あるループの中で、 scan が失敗すると、次にもう1回だけ scanErr を渡すためのループが実行される。yield(nil, scanErr)
の部分だ。そしてループは終了する。
この QueryScan
の問題点
提案しておいてなんだが、この QueryScan
は面白いものの、Range Over Func のハックだなぁとは思う。オーバーエンジニアリングかもしれない。また問題点もある。
大きな問題点は、for で error が渡されたときだけ break すると仮定していることだ。 error が渡されたループで break するのは問題はない。(というか error が渡されたときは最後のループなので、 break してもしなくても同じだ。)しかしながら、正常系つまり nil error が渡された時に break されると困ることがある。なぜなら次のループで、 error が渡されるかもしれないが、それを無視することになるからだ。 前述した QueryScan
の実装で「ここは困る!」とコメントした部分だ。
for scan, err := range QueryScan(...) { if err != nil { log.Print(err) break // ここの break は問題がない。 return でもよい。 } ... // もしかすると、次のループで error が渡ってくるかもしれない。 // ここで break するとその error チェックができない。 break }
このような break
をするケースはほとんどないだろうけど。
一応解決策はある。それは break ができてしまう range over func をやめること。この記事の前提を崩すように見えるが、そんなこともない。

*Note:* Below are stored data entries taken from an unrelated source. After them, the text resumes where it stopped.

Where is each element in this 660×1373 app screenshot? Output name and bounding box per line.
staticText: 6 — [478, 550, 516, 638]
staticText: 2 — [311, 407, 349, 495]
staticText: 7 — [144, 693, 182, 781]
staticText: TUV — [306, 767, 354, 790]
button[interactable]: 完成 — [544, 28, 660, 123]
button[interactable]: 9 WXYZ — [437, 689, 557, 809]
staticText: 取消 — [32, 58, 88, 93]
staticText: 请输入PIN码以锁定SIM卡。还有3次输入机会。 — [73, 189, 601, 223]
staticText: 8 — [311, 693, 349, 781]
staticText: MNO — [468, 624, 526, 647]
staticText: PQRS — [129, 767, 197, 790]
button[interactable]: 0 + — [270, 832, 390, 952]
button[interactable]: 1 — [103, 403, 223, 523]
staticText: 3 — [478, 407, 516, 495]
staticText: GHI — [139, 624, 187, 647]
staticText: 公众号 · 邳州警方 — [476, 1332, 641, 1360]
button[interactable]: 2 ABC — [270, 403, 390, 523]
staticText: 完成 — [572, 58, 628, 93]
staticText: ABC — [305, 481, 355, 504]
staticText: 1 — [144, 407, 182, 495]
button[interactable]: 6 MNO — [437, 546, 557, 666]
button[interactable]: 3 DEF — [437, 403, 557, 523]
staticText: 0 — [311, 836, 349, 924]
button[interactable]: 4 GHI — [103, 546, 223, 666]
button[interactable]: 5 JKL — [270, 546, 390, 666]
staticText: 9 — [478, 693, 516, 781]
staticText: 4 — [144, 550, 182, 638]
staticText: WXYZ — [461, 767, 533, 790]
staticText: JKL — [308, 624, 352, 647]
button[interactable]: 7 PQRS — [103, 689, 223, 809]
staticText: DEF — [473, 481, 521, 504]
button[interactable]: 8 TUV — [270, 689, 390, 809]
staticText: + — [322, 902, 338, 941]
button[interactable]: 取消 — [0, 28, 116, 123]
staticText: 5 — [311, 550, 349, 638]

QueryScan
の返り値を iter.Seq2
すなわち
func(yield func(scanfunc, error) bool)
ではなく、
func(yield func(scanfunc)) error
で書くということだ。 Range Over Func は yield
の返り値の bool で break かどうか分岐していた。 yield
の返り値がなくなったので、 break できなくなった。また error をかえす場所を変えた。後者をかえす QueryScan
の実装は宿題とする。
for 文では書けなくなるが、考え方自体は変わっていない。たとえば次のように呼び出すことになる。
err := QueryScan(ctx, db, `SELECT name FROM users WHERE age=?`, age)(func(scan scanfunc) { var name string scan(&name) names = append(names, name) })
こっちの方が好きな人がいるかもしれない。こちらはbreak の問題がなくなり、エラーの渡し方も標準的だ。僕もこっちの方が好きかもしれない。
まあこのブログは新機能の range over func をせっかくなら使ってみたという欲張りがあったので、最初は range over func を使った手法を紹介したのだった。